- From: ☮ elf Pavlik ☮ <perpetual-tripper@wwelves.org>
- Date: Fri, 31 Jan 2014 14:23:12 +0100
- To: Alfredo Serafini <seralf@gmail.com>
- CC: "public-lod@w3.org community" <public-lod@w3.org>
On 01/31/2014 01:46 PM, Alfredo Serafini wrote: > Hi all > > regarding opaque uri: maybe a difference in the scheme could be seen as > a complementary to a different type extension. > If i'm referring for example to the resource http://wiki/page.html or > http://wiki/page.rdf i probably expect two different representation on > the same resource, from a technical REST-like approach. Should we > interpet also those as opaques? http://www.w3.org/TR/webarch/#uri-opacity "For example, the ".html" at the end of "http://example.com/page.html" provides no guarantee that representations of the identified resource will be served with the Internet media type "text/html". The publisher is free to allocate identifiers and define how they are served.

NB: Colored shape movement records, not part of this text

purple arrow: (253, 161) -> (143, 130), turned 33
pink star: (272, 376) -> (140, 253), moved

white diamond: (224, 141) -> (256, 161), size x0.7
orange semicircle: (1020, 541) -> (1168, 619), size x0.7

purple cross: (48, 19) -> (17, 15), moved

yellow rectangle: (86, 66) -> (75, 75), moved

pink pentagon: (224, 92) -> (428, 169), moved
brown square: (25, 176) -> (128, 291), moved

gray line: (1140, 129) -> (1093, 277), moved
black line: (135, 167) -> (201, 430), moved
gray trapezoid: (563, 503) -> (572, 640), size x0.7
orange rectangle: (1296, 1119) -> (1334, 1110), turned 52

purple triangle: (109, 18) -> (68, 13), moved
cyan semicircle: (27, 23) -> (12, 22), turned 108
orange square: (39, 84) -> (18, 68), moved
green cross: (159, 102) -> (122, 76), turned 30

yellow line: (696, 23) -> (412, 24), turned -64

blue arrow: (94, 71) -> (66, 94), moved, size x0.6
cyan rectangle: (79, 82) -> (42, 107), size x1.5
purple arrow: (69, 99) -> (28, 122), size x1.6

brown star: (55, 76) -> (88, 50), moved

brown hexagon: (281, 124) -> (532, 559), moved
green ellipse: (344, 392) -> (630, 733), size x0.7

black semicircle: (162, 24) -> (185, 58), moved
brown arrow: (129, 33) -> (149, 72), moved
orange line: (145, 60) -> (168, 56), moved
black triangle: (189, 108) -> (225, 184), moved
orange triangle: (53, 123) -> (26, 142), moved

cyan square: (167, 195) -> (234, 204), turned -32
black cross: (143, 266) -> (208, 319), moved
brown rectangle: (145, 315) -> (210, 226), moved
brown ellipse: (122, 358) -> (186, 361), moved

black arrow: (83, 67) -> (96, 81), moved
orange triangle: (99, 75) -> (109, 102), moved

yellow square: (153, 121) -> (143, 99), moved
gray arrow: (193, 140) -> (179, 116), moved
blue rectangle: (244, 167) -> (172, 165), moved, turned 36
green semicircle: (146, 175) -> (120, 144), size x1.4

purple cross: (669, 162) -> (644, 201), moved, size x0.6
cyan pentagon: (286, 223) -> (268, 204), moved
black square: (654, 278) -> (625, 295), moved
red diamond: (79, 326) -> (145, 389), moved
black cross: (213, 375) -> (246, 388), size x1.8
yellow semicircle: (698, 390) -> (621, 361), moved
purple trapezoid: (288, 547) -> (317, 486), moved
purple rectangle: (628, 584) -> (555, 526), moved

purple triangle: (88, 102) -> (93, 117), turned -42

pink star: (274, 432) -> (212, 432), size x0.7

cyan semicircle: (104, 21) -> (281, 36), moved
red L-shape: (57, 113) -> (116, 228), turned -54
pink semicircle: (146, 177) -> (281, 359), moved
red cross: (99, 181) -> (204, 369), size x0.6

The HTTP protocol does not constrain the Internet media type based on the path component of the URI; the URI owner is free to configure the server to return a representation using PNG or any other data format." Besides above, I find .rdf *very* confusing! with RDFa one can get RDF graph serialized in HTML, or get same graph as any of of other serializations: http://www.w3.org/TR/2013/WD-rdf11-new-20131217/#section-serializations To my understanding Content Negotiation enables requesting particular representation of given resource https://en.wikipedia.org/wiki/Content_negotiation > Sorry if this is probably a sort of recurring question. > If the formats for type extension are acceptable, the best would be in > using also the schem much like in the same way. For example I suppose > that I could have also have something like: file://wiki/page.html, for a > local copy. Is this acceptable in theory? Based on reasoning above *type extensions* do NOT seem to me acceptable for requesting different representation of the same resource!